Wie viel Geld sparen Sie durch die Anlage?
Da kann ich nur Größenordnungen sagen: An Heizöl verbrauche ich etwa 1.700 Liter jährlich, ohne Solaranlage wären es 300 Liter mehr. Dazu kommen nochmal bis zu 400 Kilowattstunden Strom, die ich spare. Da kommen in Zeiten steigender Strom- und Ölpreise ordentliche Summen zusammen.
Im Vergleich mit anderen Gemeinden steht Berlin, wenn es um die Kollektorfläche pro Einwohner geht, ganz hinten. Was ist hier schief gelaufen?
Der Fairness halber: Sie dürfen Berlin nicht mit einer kleineren Stadt wie Freiburg vergleichen, in der natürlich viel mehr Einfamilienhäuser stehen. Für deren Besitzer ist der Anreiz einfach größer. Denken Sie an die Emotionalrendite, die ist in Berliner Mietshäusern geringer – weil nicht überall Wärmemessgeräte installiert sind, auf die die Mieter schauen könnten.
Dennoch, das Land hat seine Solarförderung eingestellt. War das ein Fehler?
Der Sparzwang des Landes wird uns noch länger erhalten bleiben. Der Staat muss also zu anderen Maßnahmen greifen, um Solarenergie zu fördern. Kein deutscher Autofahrer bekommt einen Zuschuss, wenn er sich anschnallt, stattdessen gibt es eine Gurtanschnallpflicht. Warum sollte es bei Solaranlagen anders sein? Derzeit muss jeder Häuslebauer laut Energieeinsparverordnung sein Haus ordentlich isolieren. Der nächste Schritt muss sein, dass auch die Solaranlage beim Neubau vorgeschrieben ist.
Genau das haben Sie vor zehn Jahren mit der Solaranlagen-Verordnung probiert. Was war damals die Idee?
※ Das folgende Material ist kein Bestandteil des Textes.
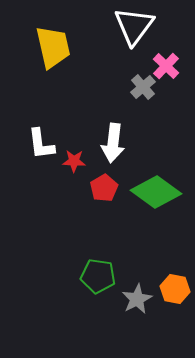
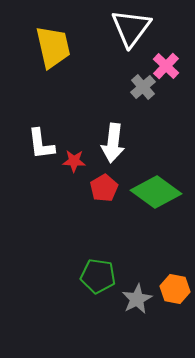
white triangle: moved 3 px left, 2 px down
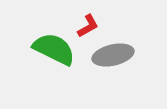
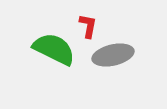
red L-shape: rotated 50 degrees counterclockwise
Wir haben das Zeitfenster nach dem Umweltgipfel genutzt, der 1995 als Rio-Nachfolgekonferenz in Berlin stattfand. Das Klimaschutz-Thema hatte so einen Schwung entwickelt, dass es kein Lobbyist wagte, dem Steine in den Weg zu legen. Immerhin hat das Abgeordnetenhaus 1995 einstimmig das Berliner Energiespargesetz geändert – und die Ermächtigung für eine Solaranlagen-Verordnung reingeschrieben. Bei Neubauten wäre zum Beispiel die Installation einer solarthermischen Anlage Pflicht gewesen.
Die Idee zerschellte am Widerstand der Baulobby, die sich lieber eine Selbstverpflichtung auferlegte – ohne sie ernst zu nehmen. Hätte der Senat härter durchgreifen müssen?
Ja. Verordnung wie Selbstverpflichtung scheiterten kläglich, und das haben politische Akteure wie der damalige CDU-Bausenator Klemann oder auch später Peter Strieder zu verantworten. Beide hatten leider andere Prioritäten. Aber jetzt steigen die Energiepreise dramatisch, Solaranlagen rentieren sich viel schneller, insofern ist es der ideale Zeitpunkt für einen neuen Versuch. Auf der Grundlage einer Initiative von Daniel Buchholz, unserem umweltpolitischen Sprecher, und mir werden wir zusammen mit der PDS im Parlament beschließen, dass der Senat eine solare Baupflicht erlassen soll (siehe Kasten).
Wem würden Sie den Einbau einer solarthermischen Anlage empfehlen?
Zum Beispiel allen, die ein Haus besitzen, das nach der Energiesparverordnung von 1983 gebaut wurde. Oder Hauseigentümern, die jetzt neu isolieren oder ihre Heizung austauschen. Da lohnt sich die Investition von 3.500 bis 4.000 Euro für eine Anlage wirklich.
Die so genannten Bürgersolaranlagen eignen sich für jedermann – und funktionieren gut in Berlin. Oder täuscht der Eindruck?
Nein, die stromerzeugenden Photovoltaik-Anlagen, an denen sich jeder beteiligen kann, sind eine tolle Sache. Denn sie erzeugen Strom, der nach den Bestimmungen des Erneuerbare-Energien-Gesetzes ins Netz eingespeist und von den Energieversorgungsunternehmen – wie Vattenfall in Berlin – kostendeckend vergütet wird. Wer die Anlagen halbwegs vernünftig plant, verdient damit Geld, Renditen zwischen 5 und 7 Prozent sind üblich. Besser als jeder Bundesschatzbrief.